After three months lying on the couch, Nicole picked herself up and began making music in summer. She released “Pepper Shake” with Jamie Jones, an Ibiza day-party heater that doesn’t seem to reflect any sense of loss or despair at all, rather a big-bass care-free optimism.
Her latest release is a two-track EP with Alan T, a Miami-nightlife legend and an old friend of Moudaber’s. “Alan T is a very artistic, creative, funny guy,” Moudaber says. “He has inspired me since the day we crossed paths in Miami in early the 2000s. We vibe on the same things. We laugh at the same crazy things. He’s very special.”
For their first track, “The Volume,” the pair packaged their rage and frustration into an unapologetic techno pounder. “I have to say it was the longest project I ever worked on,” Nicole says. “I couldn’t focus as I used to be able to.” Alan T sent files of acapellas and Nicole “chopped them and sliced them and diced them” in Ableton Live. She describes her approach to programming as architecture, and feels that collaborations with artists as energising as Alan T truly expand her creative horizons.

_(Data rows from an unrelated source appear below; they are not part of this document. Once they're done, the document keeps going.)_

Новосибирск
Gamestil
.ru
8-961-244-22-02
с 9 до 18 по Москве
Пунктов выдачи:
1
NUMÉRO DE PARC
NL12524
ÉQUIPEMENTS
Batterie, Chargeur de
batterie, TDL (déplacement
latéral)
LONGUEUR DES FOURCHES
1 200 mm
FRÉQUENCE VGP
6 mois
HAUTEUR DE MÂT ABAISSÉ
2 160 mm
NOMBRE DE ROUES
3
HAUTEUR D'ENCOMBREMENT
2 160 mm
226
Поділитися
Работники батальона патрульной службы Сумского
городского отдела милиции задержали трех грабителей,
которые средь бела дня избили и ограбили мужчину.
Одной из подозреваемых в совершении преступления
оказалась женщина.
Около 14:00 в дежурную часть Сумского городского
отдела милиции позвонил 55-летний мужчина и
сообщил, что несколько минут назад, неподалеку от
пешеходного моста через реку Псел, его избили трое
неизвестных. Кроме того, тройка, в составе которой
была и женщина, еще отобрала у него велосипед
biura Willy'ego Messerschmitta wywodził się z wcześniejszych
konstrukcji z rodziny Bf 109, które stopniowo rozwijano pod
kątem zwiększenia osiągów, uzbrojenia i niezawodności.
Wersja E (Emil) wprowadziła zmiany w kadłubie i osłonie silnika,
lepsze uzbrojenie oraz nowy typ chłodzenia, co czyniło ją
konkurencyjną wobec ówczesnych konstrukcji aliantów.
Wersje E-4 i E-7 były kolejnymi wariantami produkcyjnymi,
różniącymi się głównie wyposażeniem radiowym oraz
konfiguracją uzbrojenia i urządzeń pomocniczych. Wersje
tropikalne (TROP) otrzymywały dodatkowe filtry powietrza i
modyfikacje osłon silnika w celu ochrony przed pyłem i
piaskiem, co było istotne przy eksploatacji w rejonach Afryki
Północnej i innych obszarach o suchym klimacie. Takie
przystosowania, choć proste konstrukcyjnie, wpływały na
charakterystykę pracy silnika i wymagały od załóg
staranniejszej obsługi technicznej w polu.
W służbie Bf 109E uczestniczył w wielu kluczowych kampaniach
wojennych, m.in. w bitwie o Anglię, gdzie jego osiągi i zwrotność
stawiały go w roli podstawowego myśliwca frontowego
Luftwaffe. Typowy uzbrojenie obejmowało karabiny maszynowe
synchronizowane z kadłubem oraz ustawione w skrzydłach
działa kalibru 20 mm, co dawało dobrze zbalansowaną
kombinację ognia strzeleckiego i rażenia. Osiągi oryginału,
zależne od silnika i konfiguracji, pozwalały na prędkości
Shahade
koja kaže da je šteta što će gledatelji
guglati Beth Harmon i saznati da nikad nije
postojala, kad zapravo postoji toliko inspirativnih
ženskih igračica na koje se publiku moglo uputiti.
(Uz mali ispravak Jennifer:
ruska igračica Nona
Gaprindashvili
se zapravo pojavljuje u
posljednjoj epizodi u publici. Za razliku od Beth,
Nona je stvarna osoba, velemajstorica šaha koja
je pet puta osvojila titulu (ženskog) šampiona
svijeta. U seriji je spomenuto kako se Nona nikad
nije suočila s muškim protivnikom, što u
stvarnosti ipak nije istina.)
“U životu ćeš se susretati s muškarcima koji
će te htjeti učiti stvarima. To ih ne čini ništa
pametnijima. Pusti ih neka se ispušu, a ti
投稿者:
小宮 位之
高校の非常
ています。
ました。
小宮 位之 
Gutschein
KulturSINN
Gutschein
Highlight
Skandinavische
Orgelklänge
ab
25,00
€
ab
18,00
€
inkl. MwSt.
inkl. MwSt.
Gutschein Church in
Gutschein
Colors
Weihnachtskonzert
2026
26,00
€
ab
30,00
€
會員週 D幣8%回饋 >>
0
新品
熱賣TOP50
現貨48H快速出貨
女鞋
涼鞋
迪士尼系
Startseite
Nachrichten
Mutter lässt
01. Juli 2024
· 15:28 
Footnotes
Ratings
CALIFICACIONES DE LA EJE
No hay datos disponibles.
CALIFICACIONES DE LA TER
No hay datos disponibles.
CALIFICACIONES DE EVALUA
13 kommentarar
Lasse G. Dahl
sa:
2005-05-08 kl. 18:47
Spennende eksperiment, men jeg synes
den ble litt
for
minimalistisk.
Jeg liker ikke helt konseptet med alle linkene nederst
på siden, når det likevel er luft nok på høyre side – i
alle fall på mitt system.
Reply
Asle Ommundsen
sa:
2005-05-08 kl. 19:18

Nicole’s particularly proud of the EP’s second track, “The Music Is Mine.” Her process usually starts and ends in Ableton. However, this time she mechanised Alan T’s vocals using Logic Pro. But the biggest change came with where she made the track. Normally Nicole spends her free time in airport lounges or on flights tinkering with production. But she found it ten times more difficult to produce music while static in her living room. But she worked through it, creating a track she wants to dance to with a person she adores, which makes it all the more rewarding.

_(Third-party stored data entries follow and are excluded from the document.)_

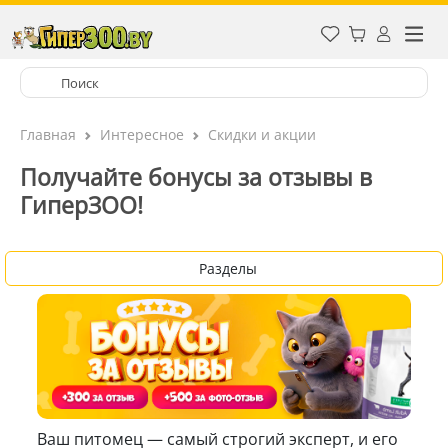
Главная
Интересное
Скидки и акции
Получайте бонусы за отзывы в
ГиперЗОО!
Разделы
Ваш питомец — самый строгий эксперт, и его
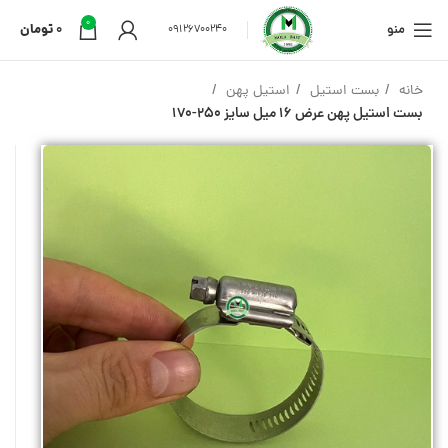
0
منو
0
تومان
09126700240
خانه
بست استیل
استیل پهن
بست استیل پهن عرض 16 میل سایز 250-170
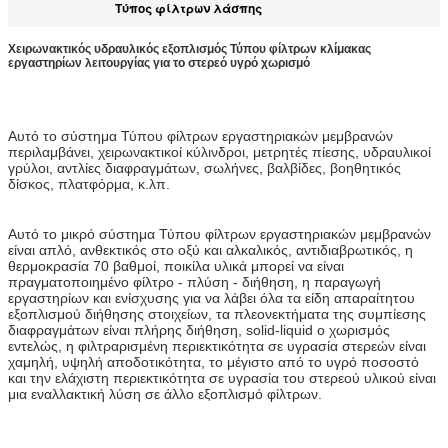
Τύπος φίλτρων λάσπης
Χειρωνακτικός υδραυλικός εξοπλισμός Τύπου φίλτρων κλίμακας
εργαστηρίων λειτουργίας για το στερεό υγρό χωρισμό
Αυτό το σύστημα Τύπου φίλτρων εργαστηριακών μεμβρανών
περιλαμβάνει, χειρωνακτικοί κύλινδροι, μετρητές πίεσης, υδραυλικοί
γρύλοι, αντλίες διαφραγμάτων, σωλήνες, βαλβίδες, βοηθητικός
δίσκος, πλατφόρμα, κ.λπ.
Αυτό το μικρό σύστημα Τύπου φίλτρων εργαστηριακών μεμβρανών
είναι απλό, ανθεκτικός στο οξύ και αλκαλικός, αντιδιαβρωτικός, η
θερμοκρασία 70 βαθμοί, ποικίλα υλικά μπορεί να είναι
πραγματοποιημένο φίλτρο - πλύση - διήθηση, η παραγωγή
εργαστηρίων και ενίσχυσης για να λάβει όλα τα είδη απαραίτητου
εξοπλισμού διήθησης στοιχείων, τα πλεονεκτήματα της συμπίεσης
διαφραγμάτων είναι πλήρης διήθηση, solid-liquid ο χωρισμός
εντελώς, η φιλτραρισμένη περιεκτικότητα σε υγρασία στερεών είναι
χαμηλή, υψηλή αποδοτικότητα, το μέγιστο από το υγρό ποσοστό
και την ελάχιστη περιεκτικότητα σε υγρασία του στερεού υλικού είναι
μια εναλλακτική λύση σε άλλο εξοπλισμό φίλτρων.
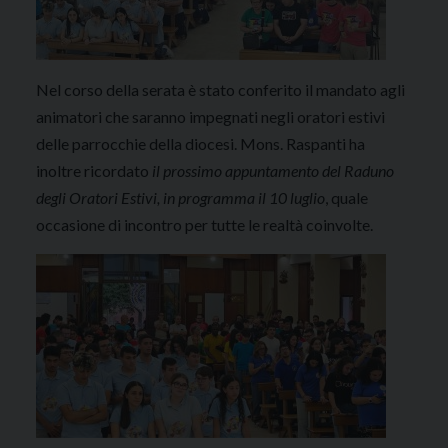
Nel corso della serata è stato conferito il mandato agli
animatori che saranno impegnati negli oratori estivi
delle parrocchie della diocesi. Mons. Raspanti ha
inoltre ricordato
il prossimo appuntamento del Raduno
degli Oratori Estivi, in programma il 10 luglio
, quale
occasione di incontro per tutte le realtà coinvolte.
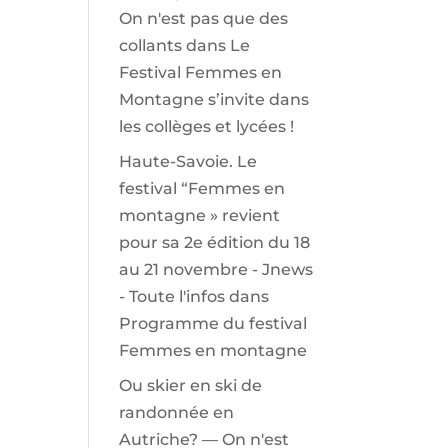
On n'est pas que des
collants
dans
Le
Festival Femmes en
Montagne s’invite dans
les collèges et lycées !
Haute-Savoie. Le
festival “Femmes en
montagne » revient
pour sa 2e édition du 18
au 21 novembre - Jnews
- Toute l'infos
dans
Programme du festival
Femmes en montagne
Ou skier en ski de
randonnée en
Autriche? — On n'est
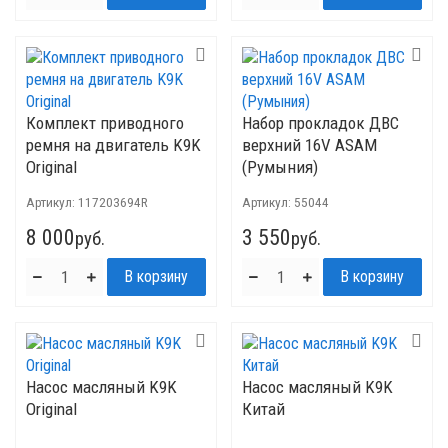
Комплект приводного
Набор прокладок ДВС
ремня на двигатель K9K
верхний 16V ASAM
Original
(Румыния)
Артикул:
117203694R
Артикул:
55044
8 000
3 550
руб.
руб.
Насос масляный K9K
Насос масляный K9K
Original
Китай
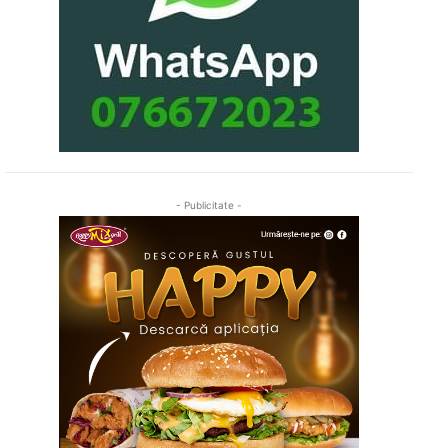
- Publicitate -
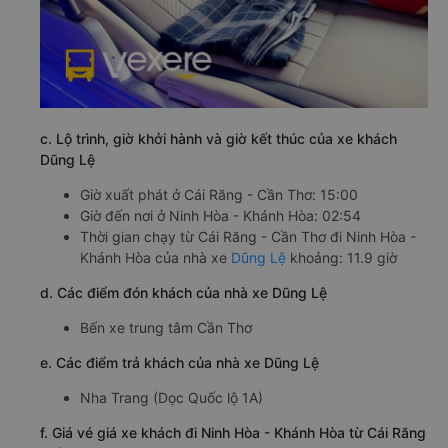
c. Lộ trình, giờ khởi hành và giờ kết thúc của xe khách
Dũng Lệ
Giờ xuất phát ở Cái Răng - Cần Thơ: 15:00
Giờ đến nơi ở Ninh Hòa - Khánh Hòa: 02:54
Thời gian chạy từ Cái Răng - Cần Thơ đi Ninh Hòa -
Khánh Hòa của nhà xe
Dũng Lệ
khoảng: 11.9 giờ
d. Các điểm đón khách của nhà xe Dũng Lệ
Bến xe trung tâm Cần Thơ
e. Các điểm trả khách của nhà xe Dũng Lệ
Nha Trang (Dọc Quốc lộ 1A)
f. Giá vé giá xe khách đi Ninh Hòa - Khánh Hòa từ Cái Răng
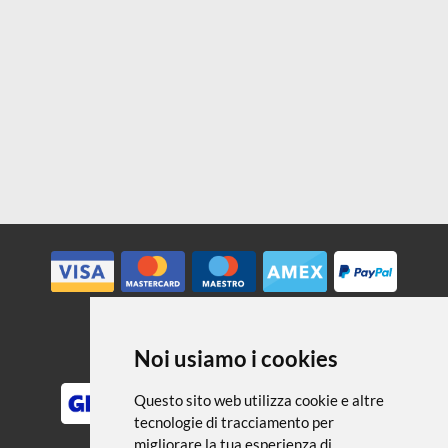
rispettosa della natura
€ 12,99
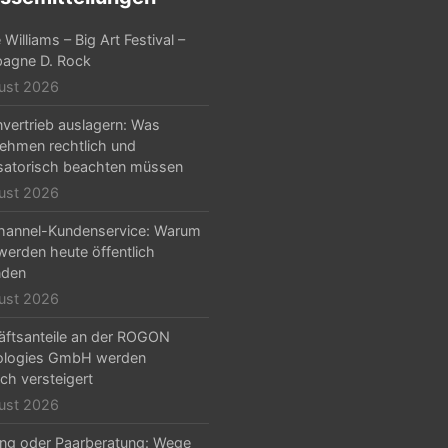
Williams – Big Art Festival –
agne D. Rock
ust 2026
nvertrieb auslagern: Was
ehmen rechtlich und
satorisch beachten müssen
ust 2026
hannel-Kundenservice: Warum
erden heute öffentlich
nden
ust 2026
ftsanteile an der ROGON
ologies GmbH werden
ich versteigert
ust 2026
ng oder Paarberatung: Wege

Moudaber admits 2020 wasn’t all bad. She spent the end of the year in Lebanon, reconnecting with her home country and family in their olive grove in the north. “I got to rekindle my love affair for all the things I miss, after being away for so long.”
Last year her beloved Beirut went through trauma within trauma when a devastating explosion caused 207 deaths, 7,500 injuries, and 15 billion USD in property damage. 300,000 people were rendered homeless, and the city’s nightclubs were decimated. Nicole teamed up with Beatport to raising thousands of dollars in aid for the club community by live-streaming a two-part #togetherforbeirut 24 hour DJ marathon.
Now, she says, the club community is getting back on its feet. “They’re rebuilding. The resilience that we built throughout the years during the war — it’s in our DNA to just dust it off and carry on. Yes, the morale is down, but people want to stand up and move forward.”
It’s also in Moudaber’s DNA to use her power for good. In 2018 she launched a charity called ELEVEN to raise awareness and help prevent female genital mutilation, as well as support survivors. “I want to empower women and girls around the world,” Nicole says. “FGM is one of the harshest subjects I’ve ever delved into. This shit makes me boil. So we try to raise awareness, raise money, stop it happening.” She also works with Lower East Side Girls Club, a youth club in New York that helps young women facing adversity build bright futures. She tells me she’s sending a package of her own production equipment over to them next week.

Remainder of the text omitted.